Argentina's health authorities have decided to up their biosecurity measures following the increase in the number of avian flu cases detected nationwide, particularly in provinces bordering Uruguay, but also in Córdoba and Salta.
After declaring a sanitary emergency a few days ago, the National Agrifood Health and Quality Service (Senasa) reinforced epidemiological surveillance controls. Thus, the agency is dealing with cases in backyards, carrying out surveys in the areas where positive cases were detected.
The agency continues to carry out raking and surveillance in Córdoba and Salta, in addition to preventive controls in the province of Entre Ríos on the border with Uruguay.

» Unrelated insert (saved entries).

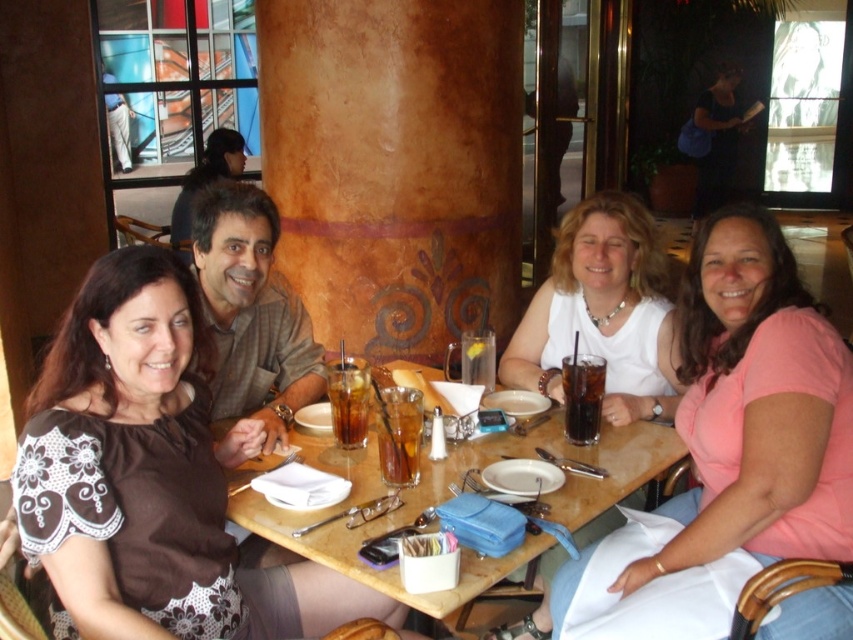 You are a waiter in a restaurant and need to place a new order of drinks on the table. However, you notice the white matte shirt at center and the wooden table at center. Where should you place the drinks to avoid spilling on the shirt?

The white matte shirt at center is above the wooden table at center, so placing the drinks on the wooden table at center below the shirt would avoid spilling on the shirt.

You are a photographer setting up for a group photo. You need to ensure that the brown fabric shirt at upper left and the wooden table at center are both in focus. Given that the camera can only focus on objects within a 1.5 meter height range, can both objects be in focus simultaneously?

The brown fabric shirt at upper left is bigger than the wooden table at center, but this size difference doesn t indicate their height. Without specific height measurements, it s impossible to determine if they re within the 1.5 meter focus range. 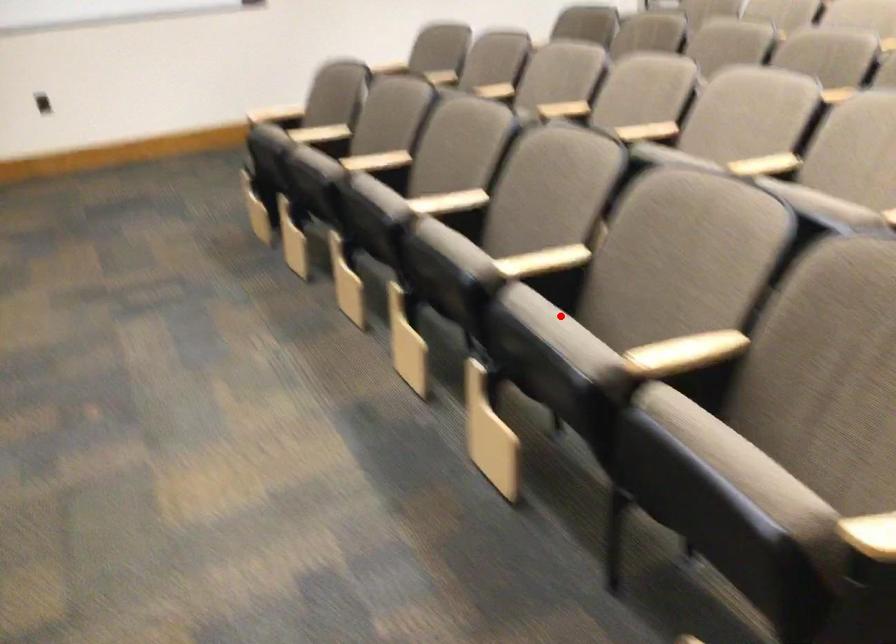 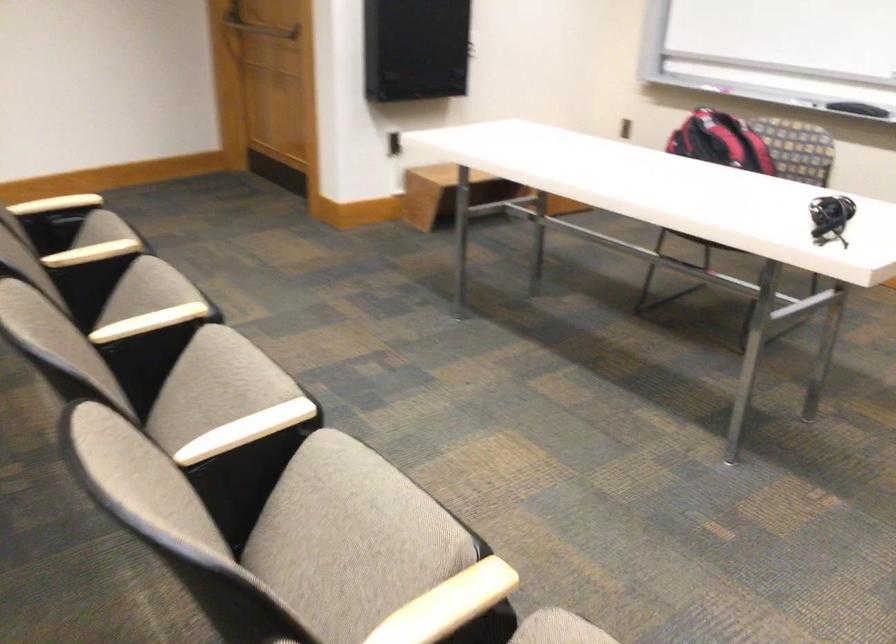 Where in the second image is the point corresponding to the highlighted location from the first image?

(147, 290) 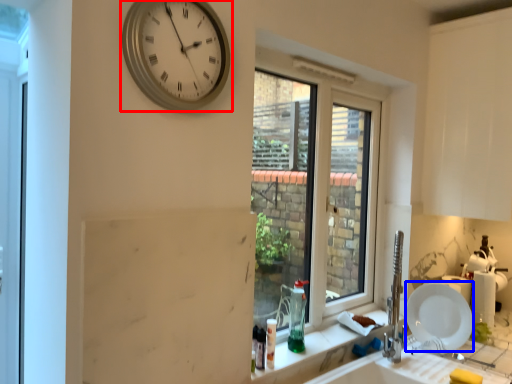 Question: Which point is closer to the camera, wall clock (highlighted by a red box) or plate (highlighted by a blue box)?

Choices:
 (A) wall clock
 (B) plate

Answer: (A) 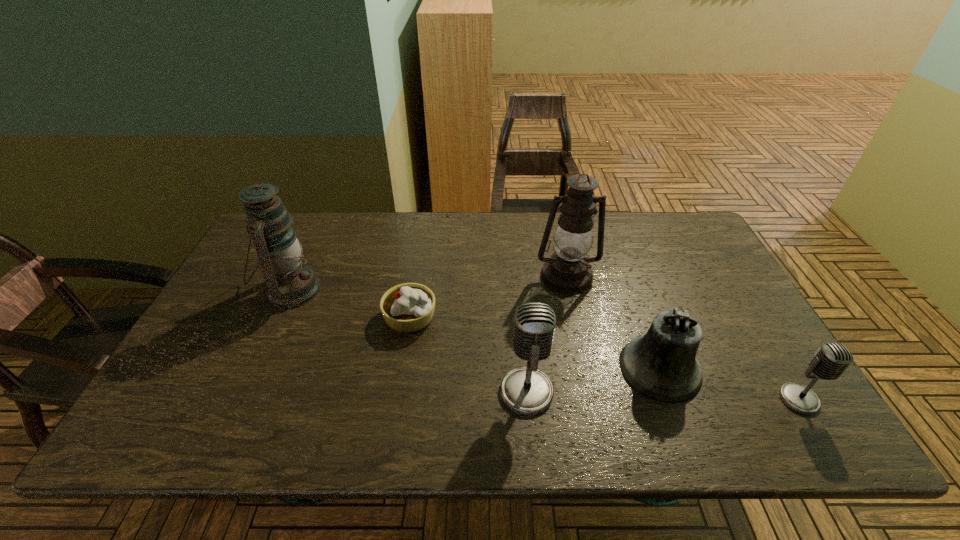 The width and height of the screenshot is (960, 540). What are the coordinates of `free space that satisfies the following two spatial constraints: 1. on the front side of the bell; 2. on the right side of the right oil lamp` in the screenshot? It's located at (587, 368). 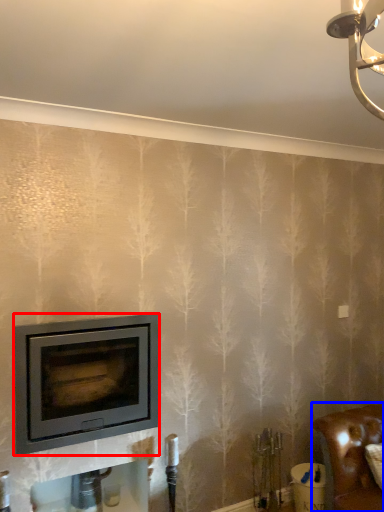 Question: Which object appears closest to the camera in this image, wood burning stove (highlighted by a red box) or furniture (highlighted by a blue box)?

Choices:
 (A) wood burning stove
 (B) furniture

Answer: (A) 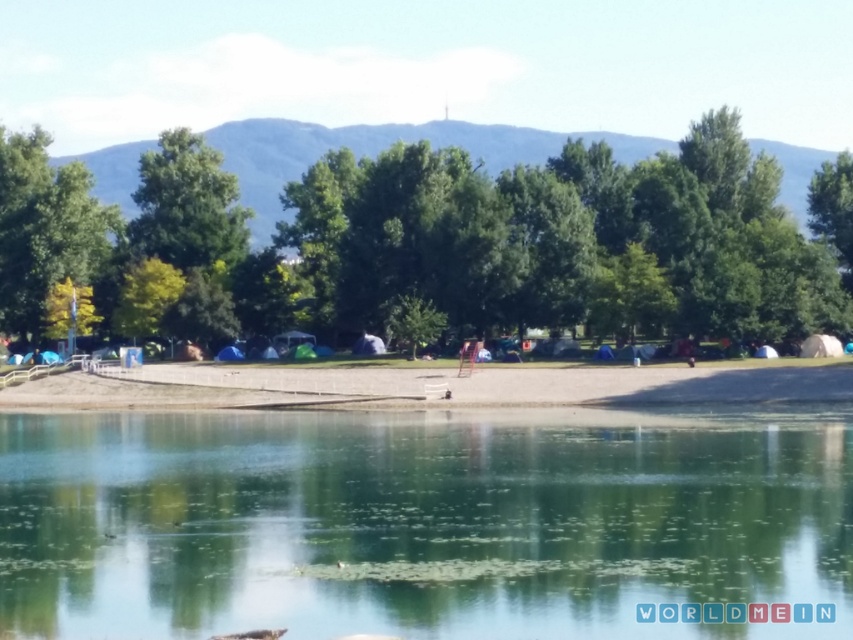 Question: Is brown sand at center positioned before green leafy tree at left?

Choices:
 (A) yes
 (B) no

Answer: (A)

Question: Which is nearer to the green leafy tree at center?

Choices:
 (A) green leafy tree at left
 (B) brown sand at center
 (C) clear water at center

Answer: (B)

Question: Which object appears closest to the camera in this image?

Choices:
 (A) green leafy tree at left
 (B) clear water at center
 (C) green leafy tree at center

Answer: (B)

Question: Considering the real-world distances, which object is closest to the brown sand at center?

Choices:
 (A) green leafy tree at left
 (B) green leafy tree at center
 (C) clear water at center

Answer: (B)

Question: Can you confirm if clear water at center is positioned to the left of brown sand at center?

Choices:
 (A) yes
 (B) no

Answer: (B)

Question: Observing the image, what is the correct spatial positioning of brown sand at center in reference to green leafy tree at left?

Choices:
 (A) left
 (B) right

Answer: (B) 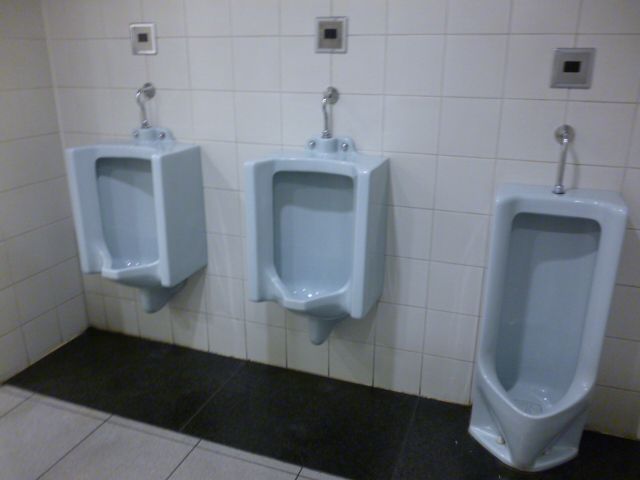 Where is `black rug`? The image size is (640, 480). black rug is located at coordinates (132, 383), (249, 422), (428, 446), (608, 456). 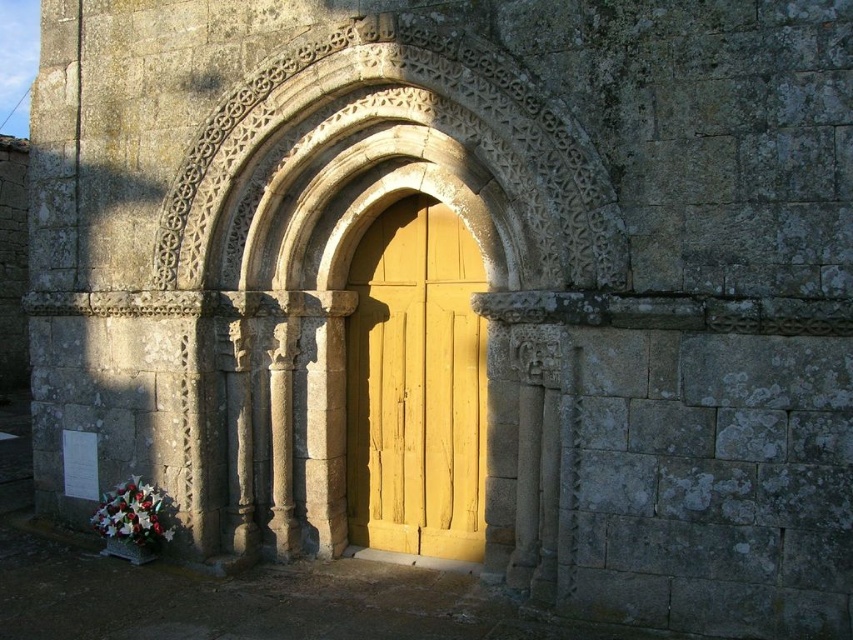 Question: Is carved stone archway at center positioned behind yellow wood door at center?

Choices:
 (A) no
 (B) yes

Answer: (A)

Question: Is carved stone archway at center thinner than yellow wood door at center?

Choices:
 (A) no
 (B) yes

Answer: (A)

Question: Does carved stone archway at center have a larger size compared to yellow wood door at center?

Choices:
 (A) no
 (B) yes

Answer: (B)

Question: Which point appears farthest from the camera in this image?

Choices:
 (A) (213, 161)
 (B) (434, 513)

Answer: (B) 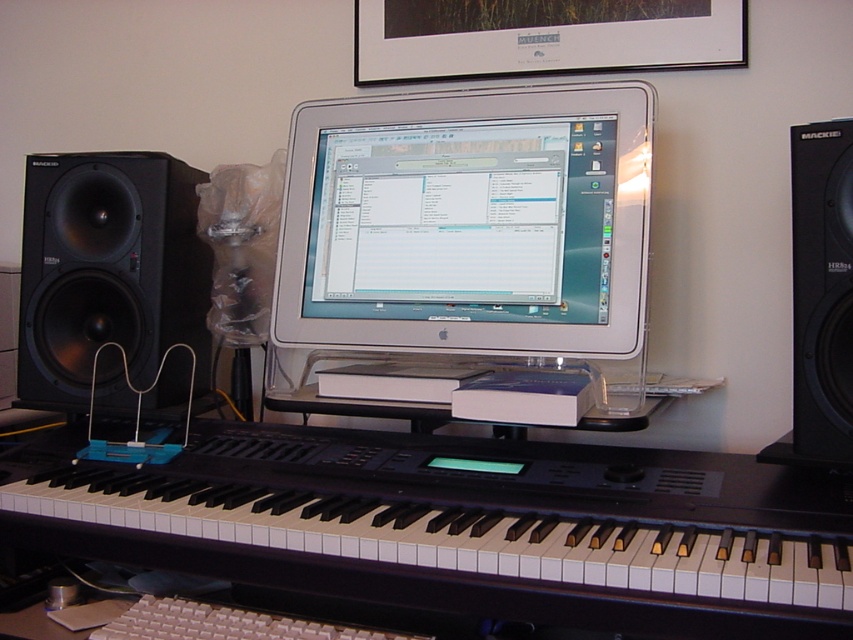 At what (x,y) coordinates should I click in order to perform the action: click on black plastic keyboard at lower center. Please return your answer as a coordinate pair (x, y). The image size is (853, 640). Looking at the image, I should click on (462, 525).

Which of these two, black plastic keyboard at lower center or white glossy desktop computer at center, stands shorter?

Standing shorter between the two is black plastic keyboard at lower center.

Between point (738, 538) and point (393, 180), which one is positioned behind?

The point (393, 180) is more distant.

Identify the location of black plastic keyboard at lower center. (462, 525).

Can you confirm if black matte speaker at left is thinner than black matte speaker at right?

No, black matte speaker at left is not thinner than black matte speaker at right.

Identify the location of black matte speaker at left. (108, 269).

Does black plastic keyboard at lower center come behind white plastic keyboard at center?

No.

Which is in front, point (821, 486) or point (236, 628)?

Point (236, 628) is more forward.

Identify the location of black plastic keyboard at lower center. This screenshot has width=853, height=640. (462, 525). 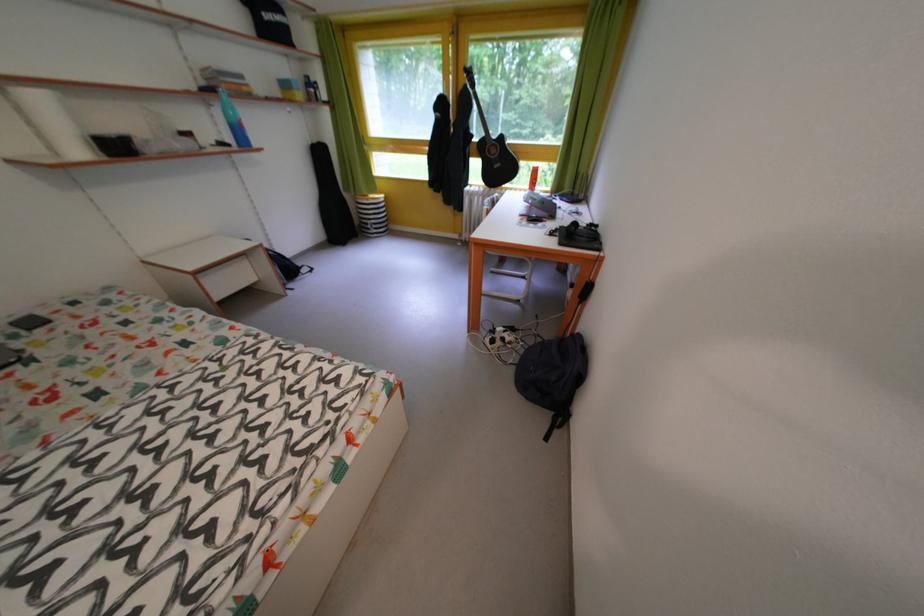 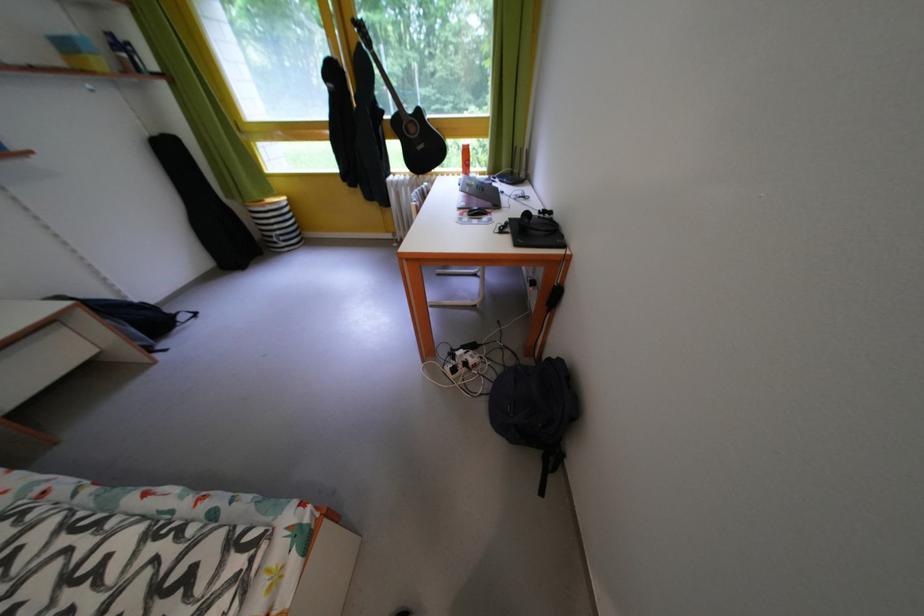 Where in the second image is the point corresponding to (324,147) from the first image?

(165, 139) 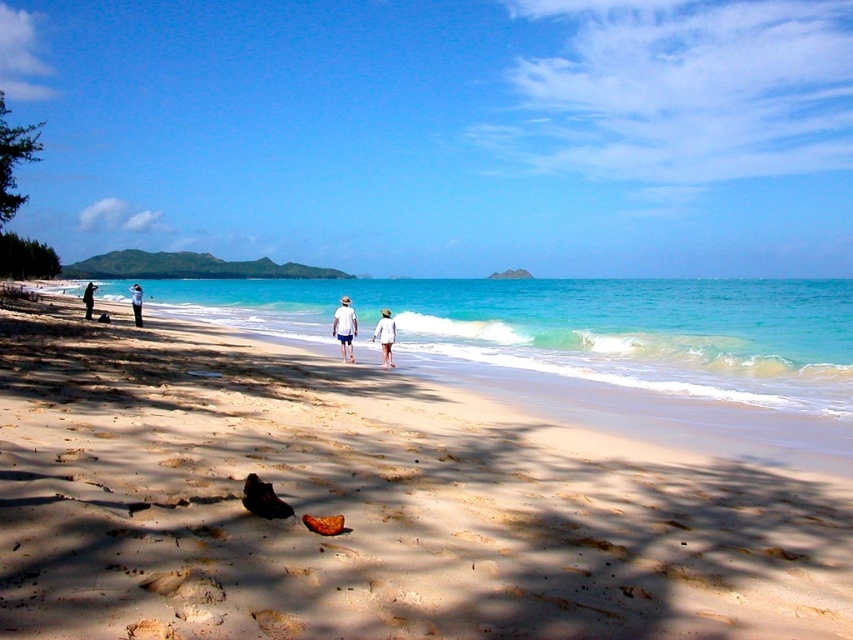 Based on the photo, you are standing on the sandy beach at lower center and want to wave to the person wearing the white cotton shirt at left. Which direction should you face to ensure they see your greeting?

Since the sandy beach at lower center is closer to the viewer than the white cotton shirt at left, you should face towards the left side of the frame to wave at the person wearing the white cotton shirt at left. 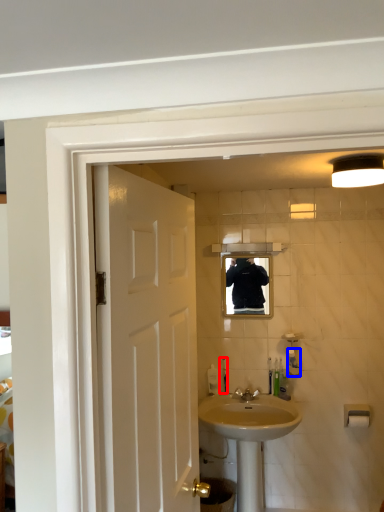 Question: Which object is further to the camera taking this photo, toiletry (highlighted by a red box) or toiletry (highlighted by a blue box)?

Choices:
 (A) toiletry
 (B) toiletry

Answer: (A) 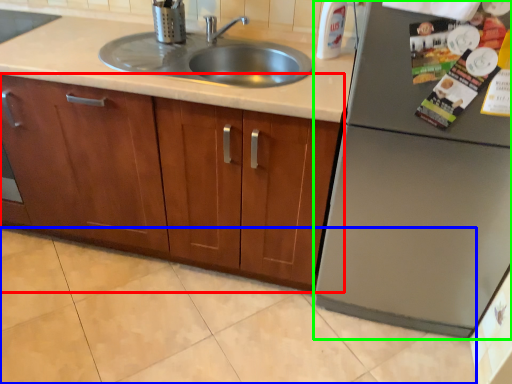 Question: Estimate the real-world distances between objects in this image. Which object is farther from cabinetry (highlighted by a red box), granite (highlighted by a blue box) or appliance (highlighted by a green box)?

Choices:
 (A) granite
 (B) appliance

Answer: (B) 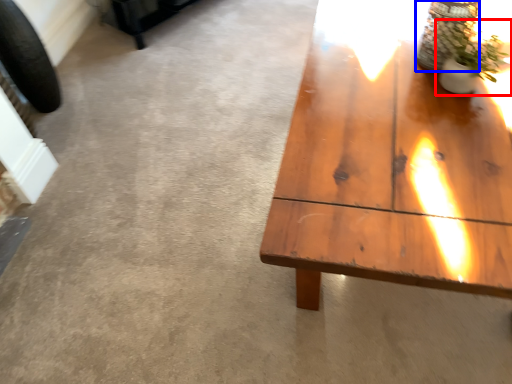 Question: Among these objects, which one is farthest to the camera, houseplant (highlighted by a red box) or glass vase (highlighted by a blue box)?

Choices:
 (A) houseplant
 (B) glass vase

Answer: (B) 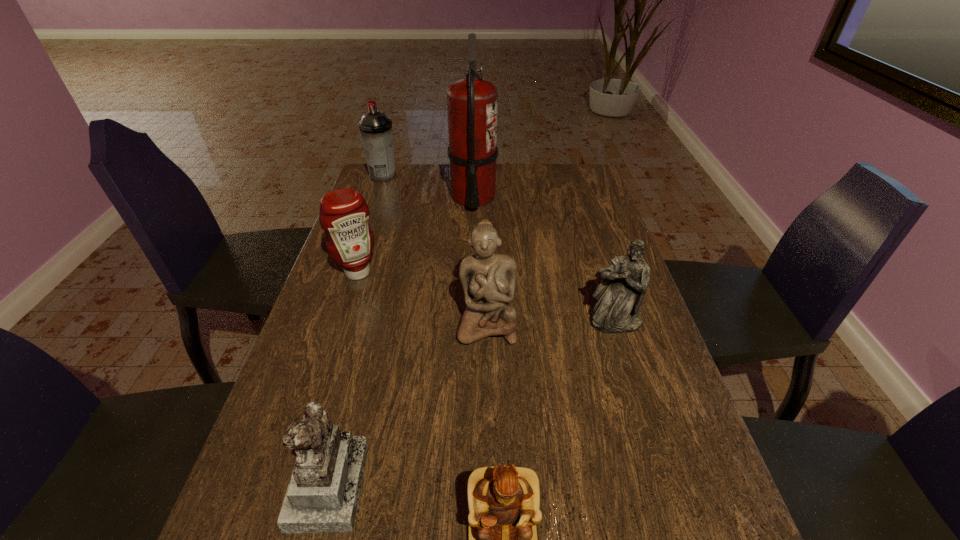 This screenshot has width=960, height=540. I want to click on fire extinguisher that is positioned at the far edge, so click(x=472, y=103).

Where is `aerosol can located at the far edge`? aerosol can located at the far edge is located at coordinates (375, 127).

What are the coordinates of `aerosol can at the left edge` in the screenshot? It's located at click(375, 127).

Find the location of a particular element. condiment at the left edge is located at coordinates (344, 215).

This screenshot has width=960, height=540. I want to click on figurine that is at the left edge, so click(x=323, y=495).

This screenshot has width=960, height=540. I want to click on object that is at the right edge, so click(620, 293).

You are a GUI agent. You are given a task and a screenshot of the screen. Output one action in this format:
    pyautogui.click(x=<x>, y=<y>)
    Task: Click on the object situated at the far left corner
    The image size is (960, 540).
    Given the screenshot: What is the action you would take?
    pyautogui.click(x=375, y=127)

In the image, there is a desktop. Where is `vacant area at the far edge`? This screenshot has height=540, width=960. vacant area at the far edge is located at coordinates (518, 187).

In Córdoba, the positive cases of avian influenza were in two wild ducks at Las Mojarras lagoon in the Department of General San Martín, and in backyard turkeys located in Alejo Ledesma. In addition to verifying the general condition of the animals, a perimeter was delimited to track and verify possible additional cases.
In Salta, Senasa shut down a backyard establishment where the positive case occurred. Other joint measures were also taken with the provincial Ministry of Production as well as with the National Institute of Agricultural Technology (INTA).
In addition to border controls in Entre Ríos, Senasa continues to carry out checkups in areas bordering Brazil, Bolivia, and Paraguay, it was reported.
Meanwhile, new cases of avian influenza (AI) H5 were confirmed in the province of Santa Fe, Senasa acknowledged. The cases were recorded in the town of Villa Cañás, in backyard chickens and turkeys found dead.
Last week, the Agriculture Secretariat declared a nationwide sanitary emergency after confirming the first case of avian influenza in the country in Andean geese in Laguna de Pozuelos, in the north of the province of Jujuy.
Senasa urged the productive sector to reinforce all biosecurity measures and requested the immediate notification of any possible detection of nervous, digestive or respiratory clinical signs, decrease in egg production, water or feed consumption and high mortality in domestic or wild birds.
In case of suspicion of clinical signs compatible with avian flu, Senasa must be notified. However, Senasa Vice President Rodolfo Acerbi insisted avian influenza does not represent a danger to the human population in Argentina.
The cases of avian flu detected in Argentina are caused by migratory wild birds arriving from the northern hemisphere's winter, Senasa's Health Director Ximena Melón explained.
These birds go down to eat where there is poultry for human consumption, which is where contagion occurs, Melón added. Hence, this poultry should be confined. The symptoms are easy to recognize: ruffled feathers and diarrhea.
Avian flu is a zoonosis, which can be transmitted to humans, but only when a sick bird is touched or handled without protection.
Melón also explained that avian flu cannot be transmitted through the consumption of eggs from sick birds.